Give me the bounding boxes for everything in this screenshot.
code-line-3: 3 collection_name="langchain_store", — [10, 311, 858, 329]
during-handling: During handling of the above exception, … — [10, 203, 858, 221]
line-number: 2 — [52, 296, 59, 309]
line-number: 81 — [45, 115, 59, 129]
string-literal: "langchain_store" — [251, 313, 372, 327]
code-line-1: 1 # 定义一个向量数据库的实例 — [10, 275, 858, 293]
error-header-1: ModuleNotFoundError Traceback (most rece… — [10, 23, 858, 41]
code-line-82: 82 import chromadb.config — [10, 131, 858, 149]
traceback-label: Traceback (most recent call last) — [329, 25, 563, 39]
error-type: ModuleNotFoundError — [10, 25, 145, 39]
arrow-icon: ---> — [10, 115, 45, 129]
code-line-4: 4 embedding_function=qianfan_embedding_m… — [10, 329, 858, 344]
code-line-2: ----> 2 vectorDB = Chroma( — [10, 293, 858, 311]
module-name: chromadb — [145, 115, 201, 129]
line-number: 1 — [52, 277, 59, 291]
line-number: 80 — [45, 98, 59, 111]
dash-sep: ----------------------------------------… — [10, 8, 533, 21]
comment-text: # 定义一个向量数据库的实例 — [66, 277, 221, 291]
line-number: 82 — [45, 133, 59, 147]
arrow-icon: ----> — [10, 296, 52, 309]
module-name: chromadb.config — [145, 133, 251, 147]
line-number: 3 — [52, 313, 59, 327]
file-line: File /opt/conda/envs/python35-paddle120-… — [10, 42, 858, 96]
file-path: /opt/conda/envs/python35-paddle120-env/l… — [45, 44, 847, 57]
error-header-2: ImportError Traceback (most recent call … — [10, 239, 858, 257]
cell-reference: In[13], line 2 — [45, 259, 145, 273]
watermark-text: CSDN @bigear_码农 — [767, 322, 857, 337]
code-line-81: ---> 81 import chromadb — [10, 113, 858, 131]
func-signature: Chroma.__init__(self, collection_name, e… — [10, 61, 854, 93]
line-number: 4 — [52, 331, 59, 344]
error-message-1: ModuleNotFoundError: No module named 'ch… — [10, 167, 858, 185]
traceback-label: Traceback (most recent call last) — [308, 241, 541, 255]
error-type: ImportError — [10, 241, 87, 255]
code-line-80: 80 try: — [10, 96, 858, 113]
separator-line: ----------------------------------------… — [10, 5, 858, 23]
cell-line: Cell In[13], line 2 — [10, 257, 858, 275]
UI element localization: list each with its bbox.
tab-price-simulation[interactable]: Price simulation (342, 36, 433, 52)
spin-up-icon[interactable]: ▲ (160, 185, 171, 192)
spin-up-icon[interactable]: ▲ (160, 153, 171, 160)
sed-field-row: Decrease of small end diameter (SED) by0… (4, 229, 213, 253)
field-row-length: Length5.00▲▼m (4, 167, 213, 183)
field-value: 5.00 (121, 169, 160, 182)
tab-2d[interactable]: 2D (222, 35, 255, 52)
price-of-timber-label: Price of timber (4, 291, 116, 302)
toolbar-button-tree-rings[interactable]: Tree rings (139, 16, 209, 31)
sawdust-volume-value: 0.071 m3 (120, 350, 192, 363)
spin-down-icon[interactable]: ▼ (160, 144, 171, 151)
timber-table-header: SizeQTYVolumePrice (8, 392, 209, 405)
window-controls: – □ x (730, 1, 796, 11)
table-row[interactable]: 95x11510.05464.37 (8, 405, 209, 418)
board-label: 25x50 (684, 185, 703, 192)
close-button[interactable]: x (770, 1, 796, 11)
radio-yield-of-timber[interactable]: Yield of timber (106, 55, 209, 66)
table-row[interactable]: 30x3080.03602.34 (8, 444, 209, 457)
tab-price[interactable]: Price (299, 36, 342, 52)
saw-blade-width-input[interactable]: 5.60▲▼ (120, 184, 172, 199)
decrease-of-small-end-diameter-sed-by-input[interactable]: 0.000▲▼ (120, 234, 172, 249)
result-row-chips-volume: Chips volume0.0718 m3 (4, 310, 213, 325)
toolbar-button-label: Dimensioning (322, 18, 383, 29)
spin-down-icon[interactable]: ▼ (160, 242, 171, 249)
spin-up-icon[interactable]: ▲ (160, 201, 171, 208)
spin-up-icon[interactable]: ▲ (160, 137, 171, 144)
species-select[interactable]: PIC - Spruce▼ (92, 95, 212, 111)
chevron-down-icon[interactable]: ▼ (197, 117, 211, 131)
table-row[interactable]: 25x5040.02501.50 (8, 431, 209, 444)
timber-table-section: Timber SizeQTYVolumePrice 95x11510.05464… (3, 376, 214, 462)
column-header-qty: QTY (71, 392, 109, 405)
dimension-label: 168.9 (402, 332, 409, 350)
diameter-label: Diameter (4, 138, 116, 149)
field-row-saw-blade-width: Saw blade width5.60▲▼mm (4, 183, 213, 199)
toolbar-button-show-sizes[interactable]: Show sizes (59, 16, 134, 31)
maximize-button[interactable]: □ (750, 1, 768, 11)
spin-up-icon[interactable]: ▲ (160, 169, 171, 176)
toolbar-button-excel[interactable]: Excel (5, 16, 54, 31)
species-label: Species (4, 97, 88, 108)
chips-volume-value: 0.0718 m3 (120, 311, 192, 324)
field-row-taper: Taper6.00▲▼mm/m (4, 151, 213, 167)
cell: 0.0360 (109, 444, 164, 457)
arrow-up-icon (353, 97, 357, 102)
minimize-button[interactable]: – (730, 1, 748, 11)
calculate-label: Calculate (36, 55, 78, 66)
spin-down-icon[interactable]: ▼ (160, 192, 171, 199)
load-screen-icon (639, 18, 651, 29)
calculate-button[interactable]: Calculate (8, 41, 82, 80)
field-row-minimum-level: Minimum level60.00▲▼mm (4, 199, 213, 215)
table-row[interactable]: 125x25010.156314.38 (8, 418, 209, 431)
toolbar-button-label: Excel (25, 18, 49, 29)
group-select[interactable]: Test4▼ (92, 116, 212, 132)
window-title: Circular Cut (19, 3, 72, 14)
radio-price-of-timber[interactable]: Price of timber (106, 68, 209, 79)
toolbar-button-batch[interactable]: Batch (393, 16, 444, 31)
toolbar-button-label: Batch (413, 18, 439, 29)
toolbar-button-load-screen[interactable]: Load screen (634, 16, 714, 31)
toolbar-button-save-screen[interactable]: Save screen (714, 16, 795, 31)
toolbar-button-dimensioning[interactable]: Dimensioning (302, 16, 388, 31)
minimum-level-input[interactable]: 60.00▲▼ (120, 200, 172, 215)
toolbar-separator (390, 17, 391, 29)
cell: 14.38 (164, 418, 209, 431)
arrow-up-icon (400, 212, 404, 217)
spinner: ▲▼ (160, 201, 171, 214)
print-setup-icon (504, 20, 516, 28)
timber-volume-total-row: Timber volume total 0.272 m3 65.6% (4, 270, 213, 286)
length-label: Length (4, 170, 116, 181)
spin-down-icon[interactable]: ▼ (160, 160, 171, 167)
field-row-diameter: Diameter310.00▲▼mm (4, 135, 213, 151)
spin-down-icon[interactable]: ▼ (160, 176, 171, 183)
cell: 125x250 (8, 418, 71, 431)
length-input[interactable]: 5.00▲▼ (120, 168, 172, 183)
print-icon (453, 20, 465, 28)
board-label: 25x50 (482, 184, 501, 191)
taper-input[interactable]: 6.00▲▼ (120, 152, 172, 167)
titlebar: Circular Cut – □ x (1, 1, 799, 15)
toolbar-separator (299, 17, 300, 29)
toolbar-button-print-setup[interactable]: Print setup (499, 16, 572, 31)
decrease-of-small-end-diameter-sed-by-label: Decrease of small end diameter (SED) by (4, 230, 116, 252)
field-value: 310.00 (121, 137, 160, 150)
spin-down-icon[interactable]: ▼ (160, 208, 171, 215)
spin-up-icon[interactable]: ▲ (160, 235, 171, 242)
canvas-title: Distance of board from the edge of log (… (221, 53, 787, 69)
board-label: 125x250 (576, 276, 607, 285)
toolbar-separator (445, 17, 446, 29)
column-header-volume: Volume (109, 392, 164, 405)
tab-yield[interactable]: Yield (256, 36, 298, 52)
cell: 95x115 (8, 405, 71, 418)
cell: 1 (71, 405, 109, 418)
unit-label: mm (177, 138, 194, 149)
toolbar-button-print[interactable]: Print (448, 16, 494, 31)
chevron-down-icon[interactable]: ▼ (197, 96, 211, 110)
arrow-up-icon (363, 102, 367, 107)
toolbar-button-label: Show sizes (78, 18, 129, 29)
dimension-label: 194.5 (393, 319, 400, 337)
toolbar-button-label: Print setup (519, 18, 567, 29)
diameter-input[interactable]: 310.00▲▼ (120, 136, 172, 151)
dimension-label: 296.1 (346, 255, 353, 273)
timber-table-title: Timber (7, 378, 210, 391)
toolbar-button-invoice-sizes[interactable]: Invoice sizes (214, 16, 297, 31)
--------------------------------
[Assignment] Report all lines of the material that contain the word "chevron".

[Solution to this exercise]
chevron-down-icon[interactable]: ▼ (197, 117, 211, 131)
chevron-down-icon[interactable]: ▼ (197, 96, 211, 110)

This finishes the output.